Task item
Every record below must come back exactly as written, with the images dropped.

Supplied material

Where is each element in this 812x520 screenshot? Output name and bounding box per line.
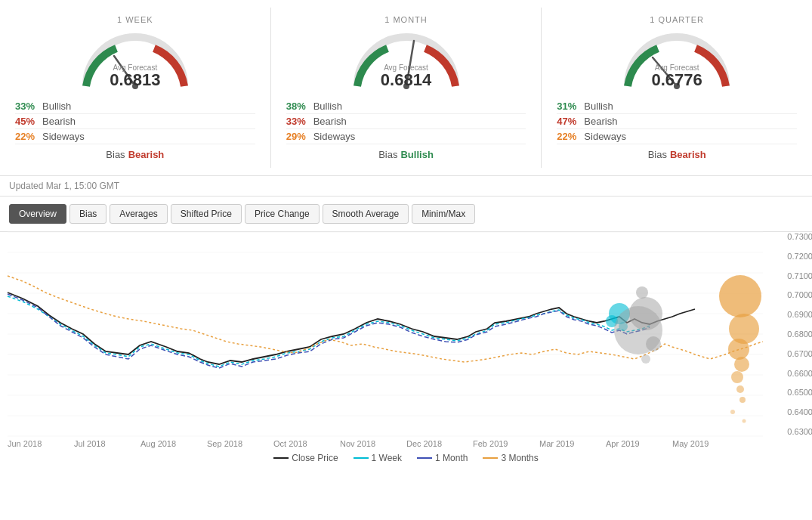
bullish-row-month: 38% Bullish (286, 99, 526, 114)
bias-week: Bias Bearish (106, 149, 164, 160)
gauge-title-month: 1 MONTH (384, 15, 428, 24)
bubble-1month-1 (636, 286, 648, 299)
bullish-label-week: Bullish (42, 101, 71, 112)
stats-week: 33% Bullish 45% Bearish 22% Sideways (15, 99, 255, 144)
chart-wrapper: 0.7300 0.7200 0.7100 0.7000 0.6900 0.680… (0, 232, 812, 468)
y-label-5: 0.6800 (781, 330, 812, 339)
main-chart-svg (8, 232, 778, 436)
x-label-mar2019: Mar 2019 (539, 439, 606, 448)
legend-close-label: Close Price (292, 453, 338, 463)
x-label-aug2018: Aug 2018 (140, 439, 207, 448)
gauge-panel-month: 1 MONTH Avg Forecast 0.6814 38% Bullish … (271, 8, 542, 168)
legend-1month: 1 Month (417, 453, 468, 463)
legend-close-price: Close Price (273, 453, 338, 463)
gauge-title-week: 1 WEEK (117, 15, 153, 24)
legend-3months: 3 Months (483, 453, 538, 463)
tab-averages[interactable]: Averages (110, 204, 167, 224)
bubble-1month-5 (641, 354, 650, 364)
tab-shifted-price[interactable]: Shifted Price (171, 204, 242, 224)
month-line (8, 294, 650, 368)
gauge-panel-week: 1 WEEK Avg Forecast 0.6813 33% Bullish (0, 8, 271, 168)
gauge-container-week: Avg Forecast 0.6813 (75, 27, 196, 91)
bearish-pct-month: 33% (286, 116, 313, 127)
gauge-container-quarter: Avg Forecast 0.6776 (616, 27, 737, 91)
y-label-4: 0.6900 (781, 310, 812, 319)
bias-label-month: Bias (378, 149, 397, 160)
bubble-3month-3 (728, 339, 749, 360)
bullish-pct-month: 38% (286, 101, 313, 112)
bearish-label-quarter: Bearish (584, 116, 617, 127)
y-label-3: 0.7000 (781, 290, 812, 299)
x-label-nov2018: Nov 2018 (340, 439, 406, 448)
y-label-9: 0.6400 (781, 407, 812, 416)
y-label-8: 0.6500 (781, 388, 812, 397)
sideways-row-quarter: 22% Sideways (557, 129, 797, 144)
chart-inner: 0.7300 0.7200 0.7100 0.7000 0.6900 0.680… (8, 232, 804, 436)
week-line (8, 296, 650, 367)
bias-quarter: Bias Bearish (648, 149, 706, 160)
legend-1week: 1 Week (354, 453, 402, 463)
gauge-container-month: Avg Forecast 0.6814 (346, 27, 467, 91)
bullish-pct-quarter: 31% (557, 101, 584, 112)
x-label-feb2019: Feb 2019 (473, 439, 539, 448)
bearish-label-week: Bearish (42, 116, 76, 127)
tab-overview[interactable]: Overview (9, 204, 66, 224)
bullish-row-quarter: 31% Bullish (557, 99, 797, 114)
bubble-3month-4 (734, 357, 749, 372)
gauge-value-month: 0.6814 (346, 70, 467, 90)
bearish-row-quarter: 47% Bearish (557, 114, 797, 129)
gauge-value-week: 0.6813 (75, 70, 196, 90)
bias-label-quarter: Bias (648, 149, 667, 160)
sideways-row-month: 29% Sideways (286, 129, 526, 144)
bubble-3month-5 (731, 371, 743, 383)
bubble-3month-2 (729, 314, 759, 344)
updated-bar: Updated Mar 1, 15:00 GMT (0, 176, 812, 197)
sideways-label-week: Sideways (42, 131, 85, 142)
bias-value-week: Bearish (128, 149, 165, 160)
legend-3months-icon (483, 455, 498, 461)
bearish-row-week: 45% Bearish (15, 114, 255, 129)
tab-smooth-average[interactable]: Smooth Average (323, 204, 409, 224)
bias-value-month: Bullish (400, 149, 433, 160)
bubble-3month-8 (730, 410, 735, 414)
bubble-1month-4 (646, 336, 661, 351)
bearish-label-month: Bearish (313, 116, 347, 127)
stats-quarter: 31% Bullish 47% Bearish 22% Sideways (557, 99, 797, 144)
bullish-row-week: 33% Bullish (15, 99, 255, 114)
legend-1month-icon (417, 455, 432, 461)
sideways-label-quarter: Sideways (584, 131, 626, 142)
legend-close-icon (273, 455, 289, 461)
x-axis: Jun 2018 Jul 2018 Aug 2018 Sep 2018 Oct … (8, 436, 778, 448)
gauge-title-quarter: 1 QUARTER (650, 15, 704, 24)
bullish-label-quarter: Bullish (584, 101, 613, 112)
y-label-1: 0.7200 (781, 252, 812, 261)
sideways-label-month: Sideways (313, 131, 356, 142)
legend-1week-icon (354, 455, 369, 461)
y-label-6: 0.6700 (781, 349, 812, 358)
tabs-bar: Overview Bias Averages Shifted Price Pri… (0, 197, 812, 232)
stats-month: 38% Bullish 33% Bearish 29% Sideways (286, 99, 526, 144)
x-label-jun2018: Jun 2018 (8, 439, 74, 448)
tab-price-change[interactable]: Price Change (245, 204, 320, 224)
bearish-row-month: 33% Bearish (286, 114, 526, 129)
y-label-2: 0.7100 (781, 271, 812, 280)
y-label-0: 0.7300 (781, 232, 812, 241)
x-label-oct2018: Oct 2018 (273, 439, 340, 448)
sideways-pct-quarter: 22% (557, 131, 584, 142)
tab-minim-max[interactable]: Minim/Max (412, 204, 475, 224)
top-section: 1 WEEK Avg Forecast 0.6813 33% Bullish (0, 0, 812, 176)
sideways-pct-month: 29% (286, 131, 313, 142)
bias-label-week: Bias (106, 149, 125, 160)
tab-bias[interactable]: Bias (69, 204, 107, 224)
bubble-3month-6 (736, 385, 744, 393)
bubble-3month-9 (743, 419, 746, 423)
x-label-apr2019: Apr 2019 (606, 439, 672, 448)
legend-1week-label: 1 Week (372, 453, 402, 463)
bearish-pct-quarter: 47% (557, 116, 584, 127)
x-label-sep2018: Sep 2018 (207, 439, 273, 448)
x-label-jul2018: Jul 2018 (74, 439, 140, 448)
y-label-10: 0.6300 (781, 427, 812, 436)
gauge-panel-quarter: 1 QUARTER Avg Forecast 0.6776 31% Bullis… (542, 8, 812, 168)
bearish-pct-week: 45% (15, 116, 42, 127)
chart-legend: Close Price 1 Week 1 Month 3 Months (8, 448, 804, 468)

Task response
Where is each element in this 812x520 screenshot? Output name and bounding box per line.
bullish-row-month: 38% Bullish (286, 99, 526, 114)
bias-week: Bias Bearish (106, 149, 164, 160)
gauge-title-month: 1 MONTH (384, 15, 428, 24)
bubble-1month-1 (636, 286, 648, 299)
bullish-label-week: Bullish (42, 101, 71, 112)
stats-week: 33% Bullish 45% Bearish 22% Sideways (15, 99, 255, 144)
chart-wrapper: 0.7300 0.7200 0.7100 0.7000 0.6900 0.680… (0, 232, 812, 468)
y-label-5: 0.6800 (781, 330, 812, 339)
main-chart-svg (8, 232, 778, 436)
x-label-mar2019: Mar 2019 (539, 439, 606, 448)
legend-close-label: Close Price (292, 453, 338, 463)
x-label-aug2018: Aug 2018 (140, 439, 207, 448)
gauge-panel-month: 1 MONTH Avg Forecast 0.6814 38% Bullish … (271, 8, 542, 168)
legend-1month: 1 Month (417, 453, 468, 463)
legend-close-price: Close Price (273, 453, 338, 463)
gauge-title-week: 1 WEEK (117, 15, 153, 24)
legend-3months: 3 Months (483, 453, 538, 463)
tab-averages[interactable]: Averages (110, 204, 167, 224)
bubble-1month-5 (641, 354, 650, 364)
tab-shifted-price[interactable]: Shifted Price (171, 204, 242, 224)
month-line (8, 294, 650, 368)
gauge-panel-week: 1 WEEK Avg Forecast 0.6813 33% Bullish (0, 8, 271, 168)
gauge-container-week: Avg Forecast 0.6813 (75, 27, 196, 91)
bearish-pct-month: 33% (286, 116, 313, 127)
gauge-container-quarter: Avg Forecast 0.6776 (616, 27, 737, 91)
y-label-4: 0.6900 (781, 310, 812, 319)
bias-label-month: Bias (378, 149, 397, 160)
bubble-3month-3 (728, 339, 749, 360)
bullish-pct-month: 38% (286, 101, 313, 112)
bearish-label-quarter: Bearish (584, 116, 617, 127)
y-label-3: 0.7000 (781, 290, 812, 299)
x-label-nov2018: Nov 2018 (340, 439, 406, 448)
y-label-9: 0.6400 (781, 407, 812, 416)
y-label-8: 0.6500 (781, 388, 812, 397)
sideways-row-quarter: 22% Sideways (557, 129, 797, 144)
chart-inner: 0.7300 0.7200 0.7100 0.7000 0.6900 0.680… (8, 232, 804, 436)
week-line (8, 296, 650, 367)
bias-quarter: Bias Bearish (648, 149, 706, 160)
legend-1week: 1 Week (354, 453, 402, 463)
gauge-container-month: Avg Forecast 0.6814 (346, 27, 467, 91)
bullish-pct-quarter: 31% (557, 101, 584, 112)
x-label-feb2019: Feb 2019 (473, 439, 539, 448)
bearish-label-week: Bearish (42, 116, 76, 127)
tab-overview[interactable]: Overview (9, 204, 66, 224)
bullish-row-quarter: 31% Bullish (557, 99, 797, 114)
bubble-3month-4 (734, 357, 749, 372)
gauge-value-month: 0.6814 (346, 70, 467, 90)
bearish-row-quarter: 47% Bearish (557, 114, 797, 129)
gauge-value-week: 0.6813 (75, 70, 196, 90)
bias-label-quarter: Bias (648, 149, 667, 160)
sideways-row-month: 29% Sideways (286, 129, 526, 144)
bubble-3month-5 (731, 371, 743, 383)
bubble-3month-2 (729, 314, 759, 344)
updated-bar: Updated Mar 1, 15:00 GMT (0, 176, 812, 197)
sideways-label-week: Sideways (42, 131, 85, 142)
bias-value-week: Bearish (128, 149, 165, 160)
legend-3months-icon (483, 455, 498, 461)
bearish-row-week: 45% Bearish (15, 114, 255, 129)
tab-smooth-average[interactable]: Smooth Average (323, 204, 409, 224)
bias-value-month: Bullish (400, 149, 433, 160)
bubble-3month-8 (730, 410, 735, 414)
bubble-1month-4 (646, 336, 661, 351)
bearish-label-month: Bearish (313, 116, 347, 127)
stats-quarter: 31% Bullish 47% Bearish 22% Sideways (557, 99, 797, 144)
bullish-row-week: 33% Bullish (15, 99, 255, 114)
legend-1month-icon (417, 455, 432, 461)
sideways-label-quarter: Sideways (584, 131, 626, 142)
legend-close-icon (273, 455, 289, 461)
x-axis: Jun 2018 Jul 2018 Aug 2018 Sep 2018 Oct … (8, 436, 778, 448)
gauge-title-quarter: 1 QUARTER (650, 15, 704, 24)
bullish-label-quarter: Bullish (584, 101, 613, 112)
y-label-1: 0.7200 (781, 252, 812, 261)
sideways-label-month: Sideways (313, 131, 356, 142)
legend-1week-icon (354, 455, 369, 461)
y-label-6: 0.6700 (781, 349, 812, 358)
tabs-bar: Overview Bias Averages Shifted Price Pri… (0, 197, 812, 232)
stats-month: 38% Bullish 33% Bearish 29% Sideways (286, 99, 526, 144)
x-label-jun2018: Jun 2018 (8, 439, 74, 448)
tab-price-change[interactable]: Price Change (245, 204, 320, 224)
bearish-row-month: 33% Bearish (286, 114, 526, 129)
y-label-2: 0.7100 (781, 271, 812, 280)
y-label-0: 0.7300 (781, 232, 812, 241)
x-label-oct2018: Oct 2018 (273, 439, 340, 448)
sideways-pct-quarter: 22% (557, 131, 584, 142)
tab-minim-max[interactable]: Minim/Max (412, 204, 475, 224)
top-section: 1 WEEK Avg Forecast 0.6813 33% Bullish (0, 0, 812, 176)
sideways-pct-month: 29% (286, 131, 313, 142)
bias-label-week: Bias (106, 149, 125, 160)
tab-bias[interactable]: Bias (69, 204, 107, 224)
bubble-3month-6 (736, 385, 744, 393)
bubble-3month-9 (743, 419, 746, 423)
x-label-apr2019: Apr 2019 (606, 439, 672, 448)
legend-1week-label: 1 Week (372, 453, 402, 463)
bearish-pct-quarter: 47% (557, 116, 584, 127)
x-label-sep2018: Sep 2018 (207, 439, 273, 448)
x-label-jul2018: Jul 2018 (74, 439, 140, 448)
y-label-10: 0.6300 (781, 427, 812, 436)
gauge-panel-quarter: 1 QUARTER Avg Forecast 0.6776 31% Bullis… (542, 8, 812, 168)
bearish-pct-week: 45% (15, 116, 42, 127)
chart-legend: Close Price 1 Week 1 Month 3 Months (8, 448, 804, 468)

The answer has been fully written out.